En las caravanas por el país, vi en los ojos de nuestra
gente la esperanza y el deseo de retomar aquel modelo que empezó a corregir las
desigualdades y dio oportunidades a quienes nunca las tuvieron. Ya a principios
de 2018 las encuestas señalaban que yo vencería las elecciones en primera
vuelta.
Era necesario impedir mi candidatura a toda costa. La
Lava Jato, que fue telón de fondo en el golpe del impeachment, atropelló plazos
y prerrogativas de la defensa para condenarme antes de las elecciones.

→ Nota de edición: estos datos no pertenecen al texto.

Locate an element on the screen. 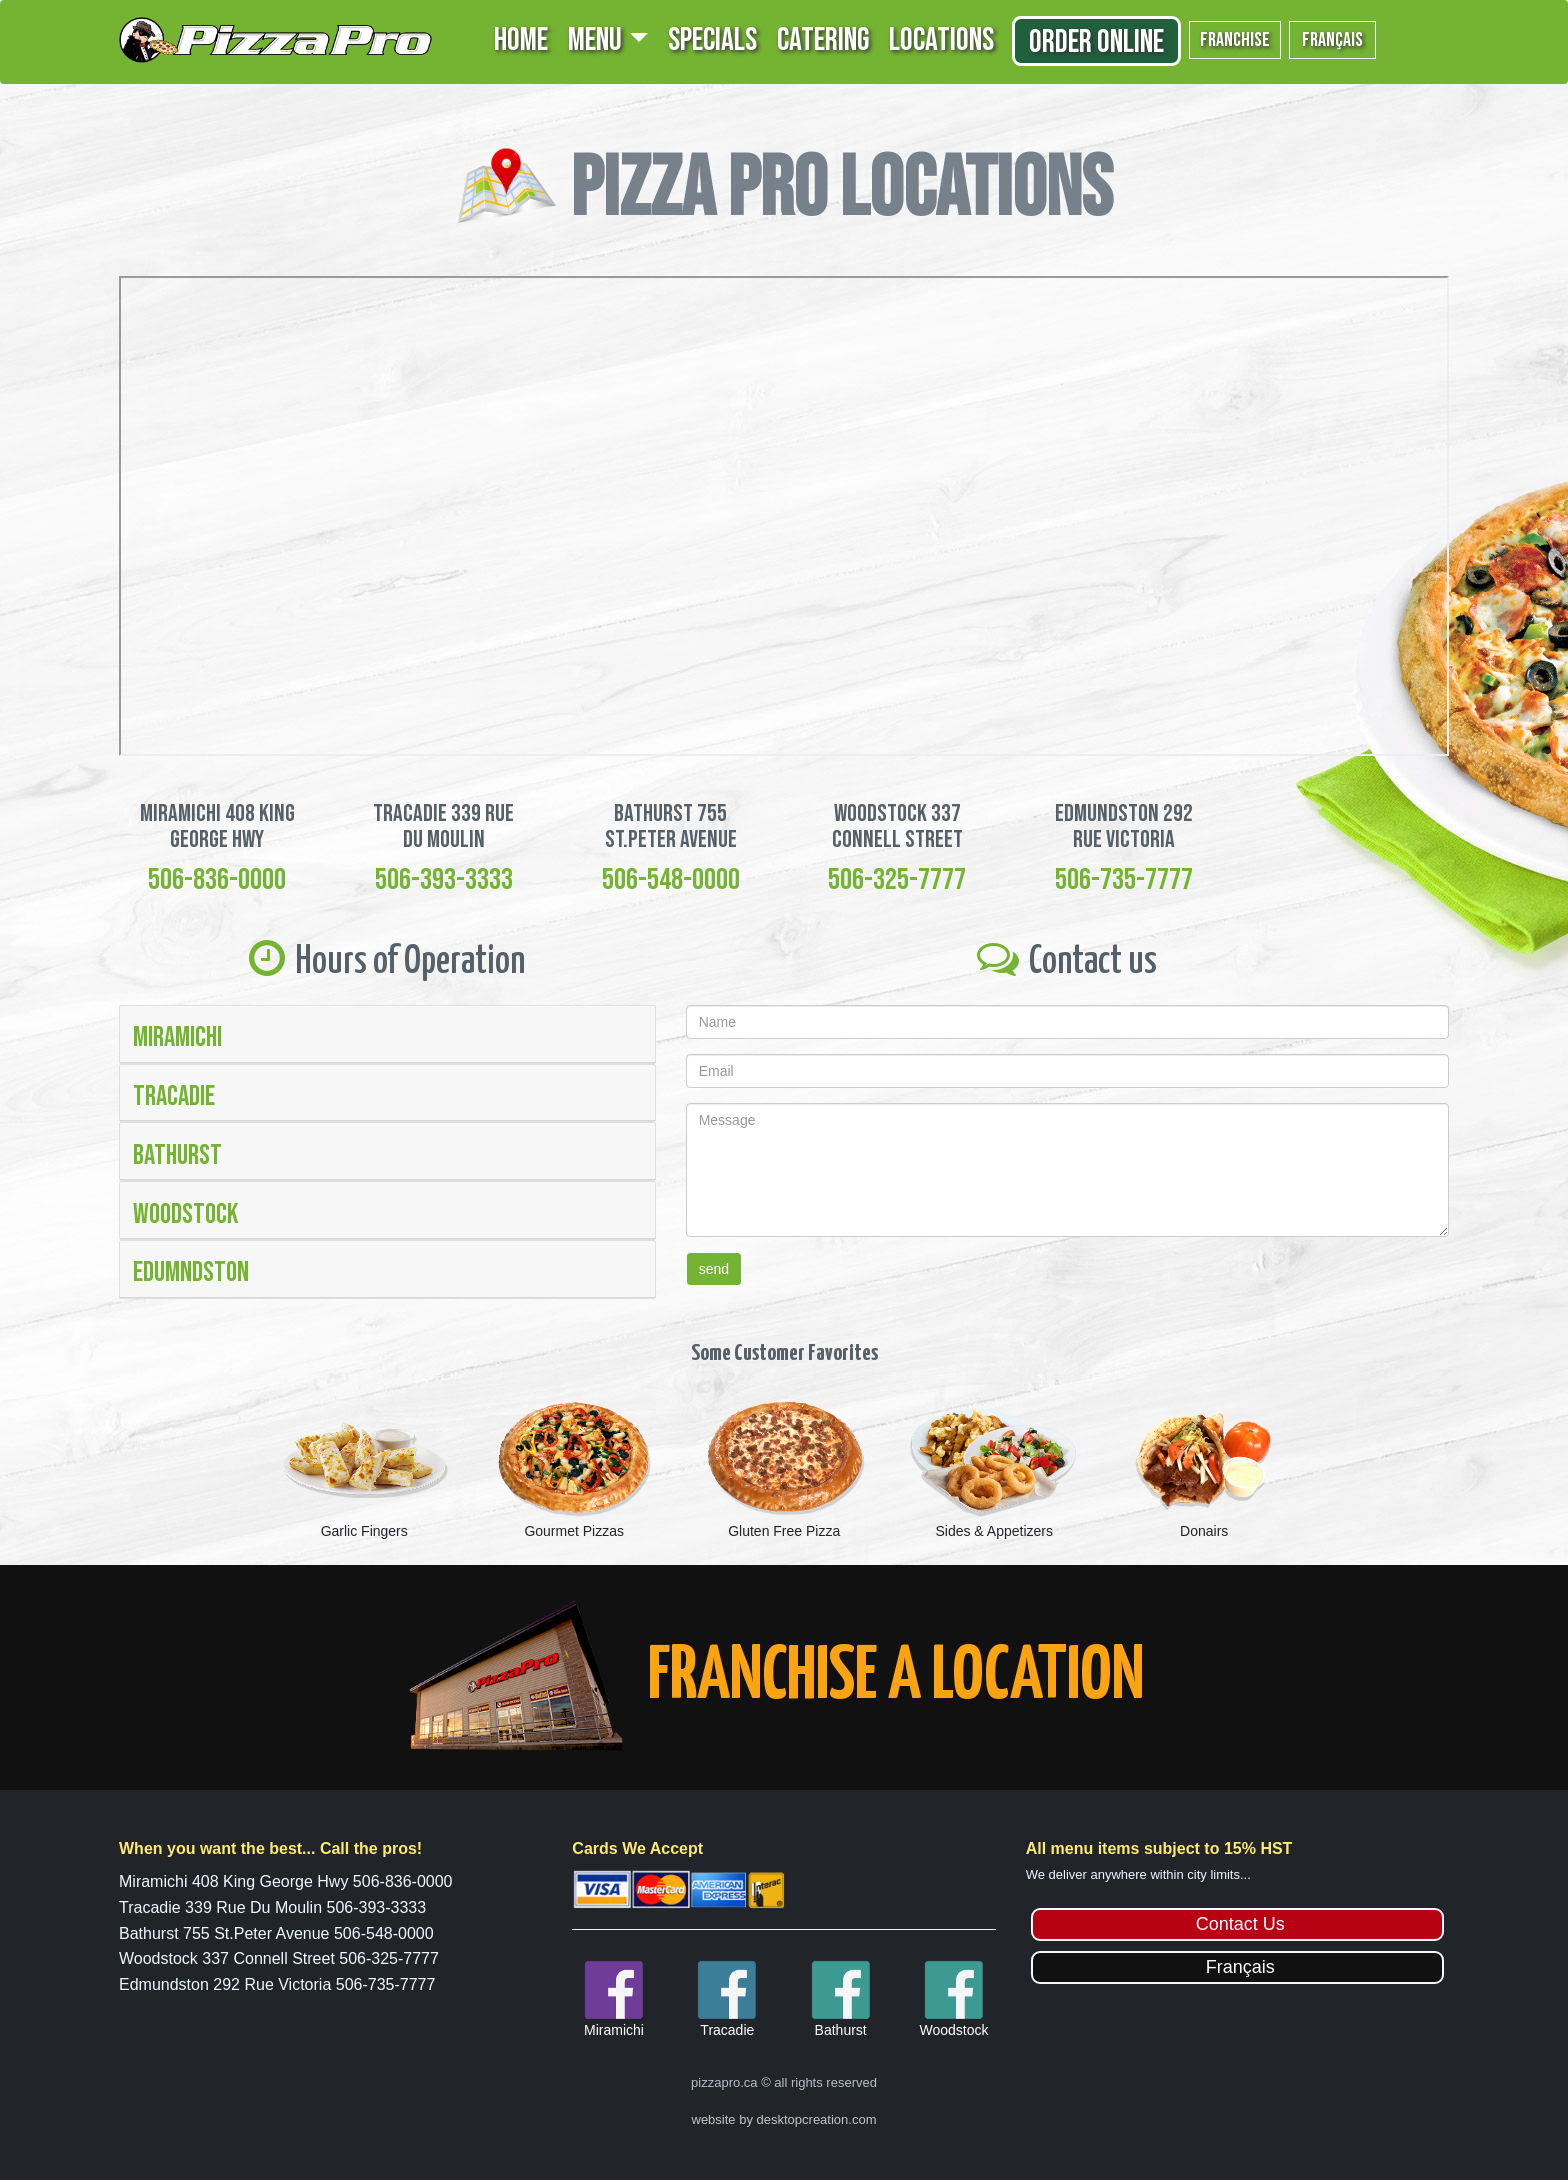  franchise is located at coordinates (1235, 40).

Habían
grabado ilegalmente mis conversaciones, los teléfonos de mis abogados y hasta
el de la presidenta de la República. He sido objeto de una conducción coercitiva
ilegal, verdadero secuestro. Me volcaron mi casa, voltearon mi colchón, tomaron
celulares y hasta tablets de mis nietos.
Nada han encontrado para incriminarme: ni conversaciones
de bandidos, ni maletas de dinero, ni cuentas en el exterior. A pesar de todo,
fui condenado en un plazo récord, por Sergio Moro y el TRF-4, por “actos
indeterminados” sin que encontraran ninguna conexión entre el apartamento que
nunca fue mío y supuestos desvíos de Petrobras. El Supremo me negó una justa
petición de habeas corpus, bajo presión de los medios, del mercado y hasta de
las Fuerzas Armadas, como confirmó recientemente Jair Bolsonaro, el mayor
beneficiario de aquella persecución.
Mi candidatura fue prohibida contrariando la ley
electoral, la jurisprudencia y una determinación del Comité de Derechos Humanos
de la ONU para garantizar mis derechos políticos. Y, aún así, nuestro candidato
Fernando Haddad tuvo expresivas votaciones y sólo fue derrotado por la
industria de mentiras de Bolsonaro en las redes sociales, financiada por una
caja 2 hasta con dinero extranjero, según la prensa.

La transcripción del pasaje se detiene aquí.